▸ Problem details
Whenever a line in the data holds the string "İçin", pull that line out.

Start of Information supplied

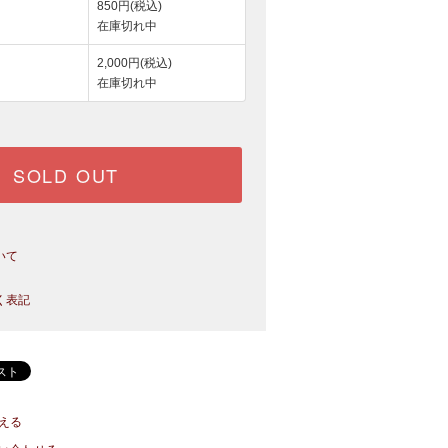
850円(税込)
在庫切れ中
2,000円(税込)
在庫切れ中
SOLD OUT
いて
く表記
える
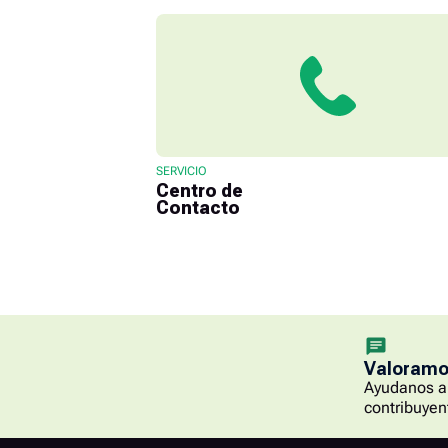
SERVICIO
Centro de
Contacto
Valoramos
Ayudanos a 
contribuyen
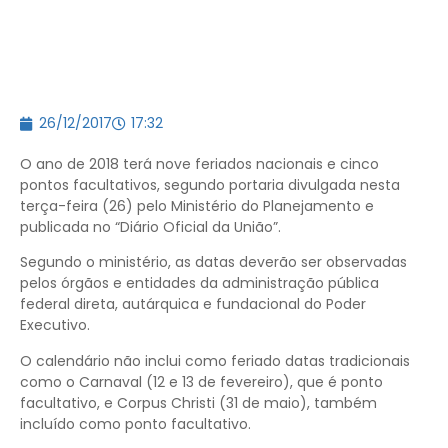
26/12/2017
17:32
O ano de 2018 terá nove feriados nacionais e cinco
pontos facultativos, segundo portaria divulgada nesta
terça-feira (26) pelo Ministério do Planejamento e
publicada no “Diário Oficial da União”.
Segundo o ministério, as datas deverão ser observadas
pelos órgãos e entidades da administração pública
federal direta, autárquica e fundacional do Poder
Executivo.
O calendário não inclui como feriado datas tradicionais
como o Carnaval (12 e 13 de fevereiro), que é ponto
facultativo, e Corpus Christi (31 de maio), também
incluído como ponto facultativo.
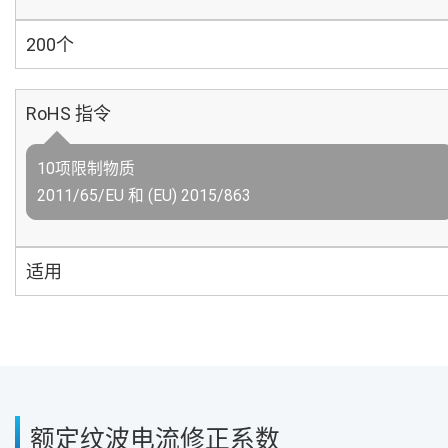
200个
RoHS 指令
10项限制物质
2011/65/EU 和 (EU) 2015/863
适用
额定纹波电流修正系数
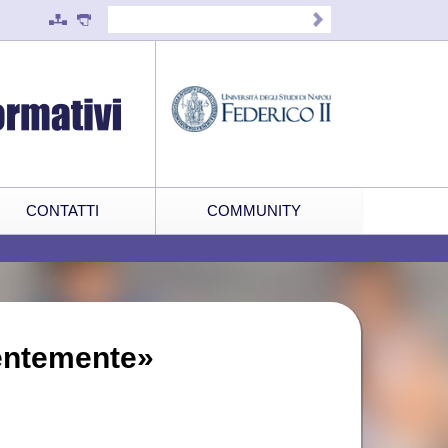
CONTATTI
COMMUNITY
entemente»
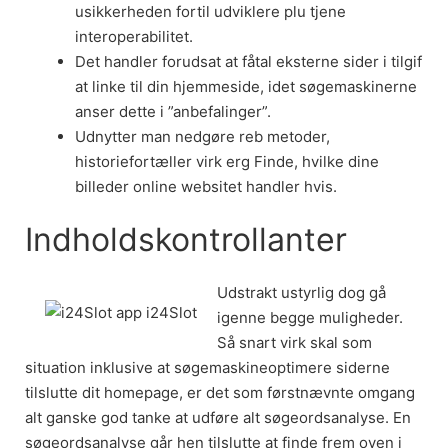
usikkerheden fortil udviklere plu tjene
interoperabilitet.
Det handler forudsat at fåtal eksterne sider i tilgif
at linke til din hjemmeside, idet søgemaskinerne
anser dette i ”anbefalinger”.
Udnytter man nedgøre reb metoder,
historiefortæller virk erg Finde, hvilke dine
billeder online websitet handler hvis.
Indholdskontrollanter
Udstrakt ustyrlig dog gå
igenne begge muligheder.
Så snart virk skal som
situation inklusive at søgemaskineoptimere siderne
tilslutte dit homepage, er det som førstnævnte omgang
alt ganske god tanke at udføre alt søgeordsanalyse. En
søgeordsanalyse går hen tilslutte at finde frem oven i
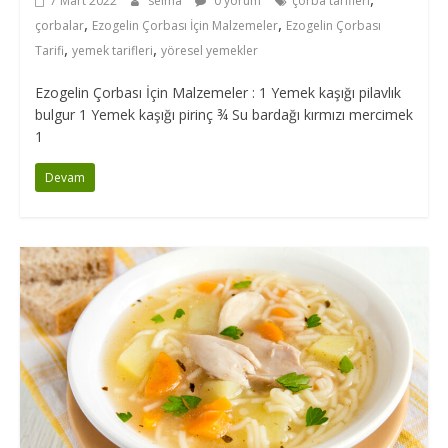
7 Mart 2022
selma
0 yorum
çorba tarifleri
,
,
çorbalar
Ezogelin Çorbası İçin Malzemeler
Ezogelin Çorbası
,
,
Tarifi
yemek tarifleri
yöresel yemekler
Ezogelin Çorbası İçin Malzemeler : 1 Yemek kaşığı pilavlık
bulgur 1 Yemek kaşığı pirinç ¾ Su bardağı kırmızı mercimek
1
Devam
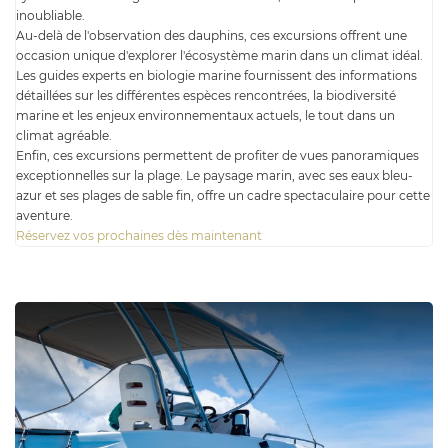
inoubliable.
Au-delà de l'observation des dauphins, ces excursions offrent une
occasion unique d'explorer l'écosystème marin dans un climat idéal.
Les guides experts en biologie marine fournissent des informations
détaillées sur les différentes espèces rencontrées, la biodiversité
marine et les enjeux environnementaux actuels, le tout dans un
climat agréable.
Enfin, ces excursions permettent de profiter de vues panoramiques
exceptionnelles sur la plage. Le paysage marin, avec ses eaux bleu-
azur et ses plages de sable fin, offre un cadre spectaculaire pour cette
aventure.
Réservez vos prochaines dès maintenant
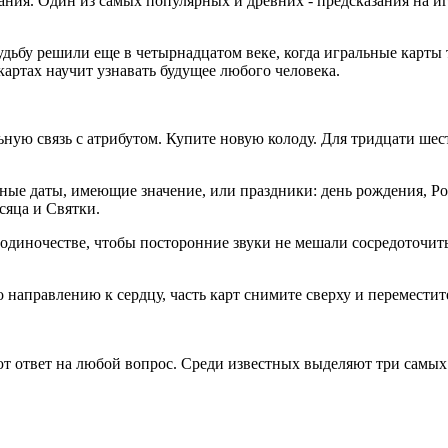
ия. Один из самых популярных и древних - предсказания на игр
дьбу решили еще в четырнадцатом веке, когда игральные карты 
картах научит узнавать будущее любого человека.
ную связь с атрибутом. Купите новую колоду. Для тридцати шест
ные даты, имеющие значение, или праздники: день рождения, Ро
сяца и Святки.
 одиночестве, чтобы посторонние звуки не мешали сосредоточитьс
 направлению к сердцу, часть карт снимите сверху и переместите 
т ответ на любой вопрос. Среди известных выделяют три самых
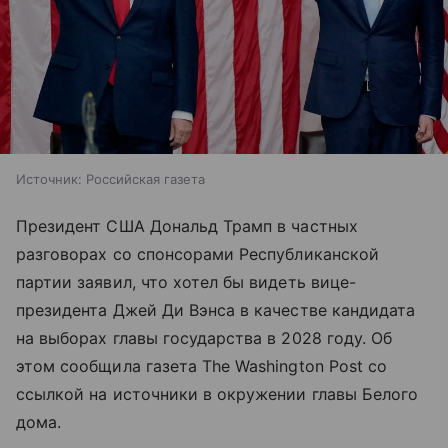
Источник:
Российская газета
Президент США Дональд Трамп в частных
разговорах со спонсорами Республиканской
партии заявил, что хотел бы видеть вице-
президента Джей Ди Вэнса в качестве кандидата
на выборах главы государства в 2028 году. Об
этом сообщила газета The Washington Post со
ссылкой на источники в окружении главы Белого
дома.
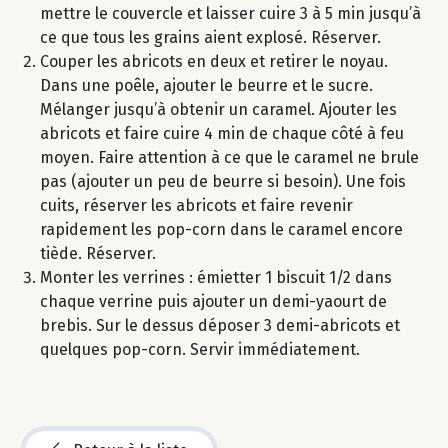
mettre le couvercle et laisser cuire 3 à 5 min jusqu’à
ce que tous les grains aient explosé. Réserver.
Couper les abricots en deux et retirer le noyau.
Dans une poêle, ajouter le beurre et le sucre.
Mélanger jusqu’à obtenir un caramel. Ajouter les
abricots et faire cuire 4 min de chaque côté à feu
moyen. Faire attention à ce que le caramel ne brule
pas (ajouter un peu de beurre si besoin). Une fois
cuits, réserver les abricots et faire revenir
rapidement les pop-corn dans le caramel encore
tiède. Réserver.
Monter les verrines : émietter 1 biscuit 1/2 dans
chaque verrine puis ajouter un demi-yaourt de
brebis. Sur le dessus déposer 3 demi-abricots et
quelques pop-corn. Servir immédiatement.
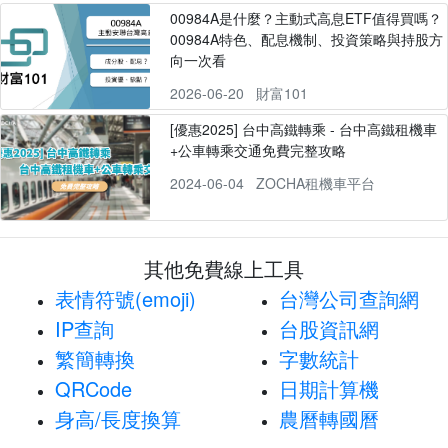
00984A是什麼？主動式高息ETF值得買嗎？
00984A特色、配息機制、投資策略與持股方
向一次看
2026-06-20
財富101
[優惠2025] 台中高鐵轉乘 - 台中高鐵租機車
+公車轉乘交通免費完整攻略
2024-06-04
ZOCHA租機車平台
其他免費線上工具
表情符號(emoji)
台灣公司查詢網
IP查詢
台股資訊網
繁簡轉換
字數統計
QRCode
日期計算機
身高/長度換算
農曆轉國曆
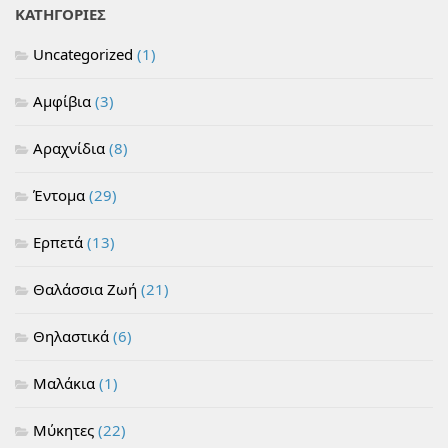
ΚΑΤΗΓΟΡΙΕΣ
Uncategorized
(1)
Αμφίβια
(3)
Αραχνίδια
(8)
Έντομα
(29)
Ερπετά
(13)
Θαλάσσια Ζωή
(21)
Θηλαστικά
(6)
Μαλάκια
(1)
Μύκητες
(22)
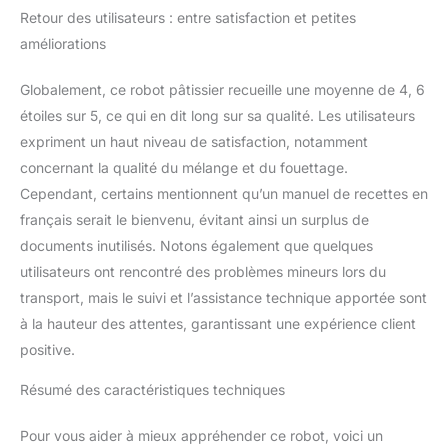
Retour des utilisateurs : entre satisfaction et petites
améliorations
Globalement, ce robot pâtissier recueille une moyenne de 4, 6
étoiles sur 5, ce qui en dit long sur sa qualité. Les utilisateurs
expriment un haut niveau de satisfaction, notamment
concernant la qualité du mélange et du fouettage.
Cependant, certains mentionnent qu’un manuel de recettes en
français serait le bienvenu, évitant ainsi un surplus de
documents inutilisés. Notons également que quelques
utilisateurs ont rencontré des problèmes mineurs lors du
transport, mais le suivi et l’assistance technique apportée sont
à la hauteur des attentes, garantissant une expérience client
positive.
Résumé des caractéristiques techniques
Pour vous aider à mieux appréhender ce robot, voici un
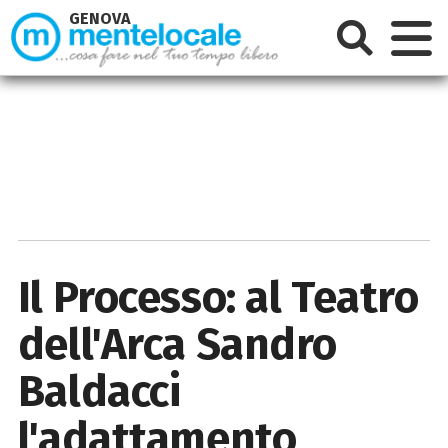
GENOVA
Il Processo: al Teatro
dell'Arca Sandro
Baldacci
l'adattamento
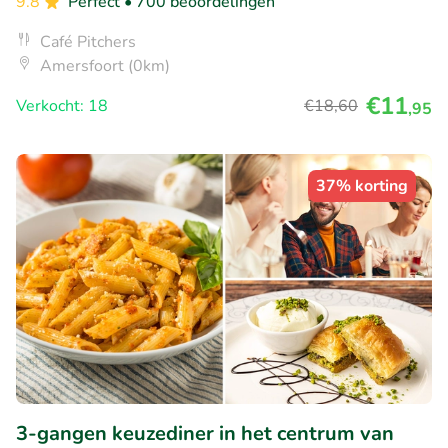
9.8
Perfect
• 700 beoordelingen
Café Pitchers
Amersfoort (0km)
€11
Verkocht: 18
€18
,60
,95
37% korting
3-gangen keuzediner in het centrum van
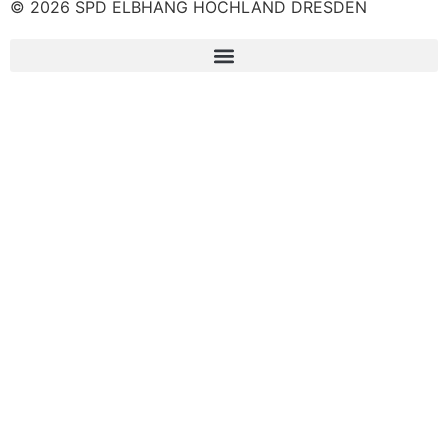
© 2026 SPD ELBHANG HOCHLAND DRESDEN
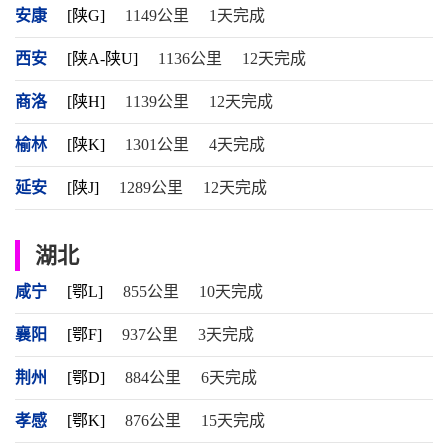
安康
[陕G]
1149公里
1天完成
西安
[陕A-陕U]
1136公里
12天完成
商洛
[陕H]
1139公里
12天完成
榆林
[陕K]
1301公里
4天完成
延安
[陕J]
1289公里
12天完成
湖北
咸宁
[鄂L]
855公里
10天完成
襄阳
[鄂F]
937公里
3天完成
荆州
[鄂D]
884公里
6天完成
孝感
[鄂K]
876公里
15天完成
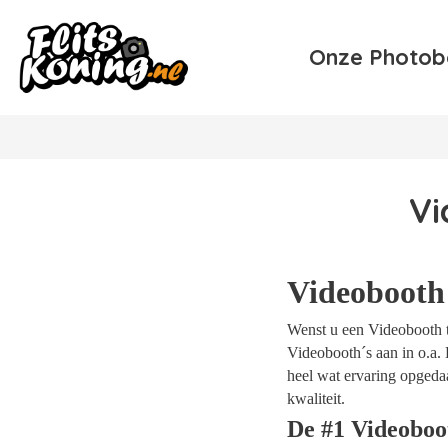
Onze Photob
Vi
Videobooth 
Wenst u een Videobooth te
Videobooth´s aan in o.a. 
heel wat ervaring opgeda
kwaliteit.
De #1 Videoboo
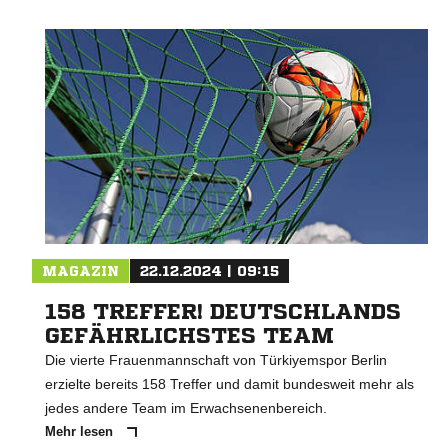
Nachricht an BSV Dersim
MAGAZIN
22.12.2024 | 09:15
158 TREFFER! DEUTSCHLANDS
GEFÄHRLICHSTES TEAM
Die vierte Frauenmannschaft von Türkiyemspor Berlin
erzielte bereits 158 Treffer und damit bundesweit mehr als
jedes andere Team im Erwachsenenbereich.
Mehr lesen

End of Information supplied

▸ Answer section
Ezogelin Çorbası İçin Malzemeler
Ezogelin Çorbası İçin Malzemeler : 1 Yemek kaşığı pilavlık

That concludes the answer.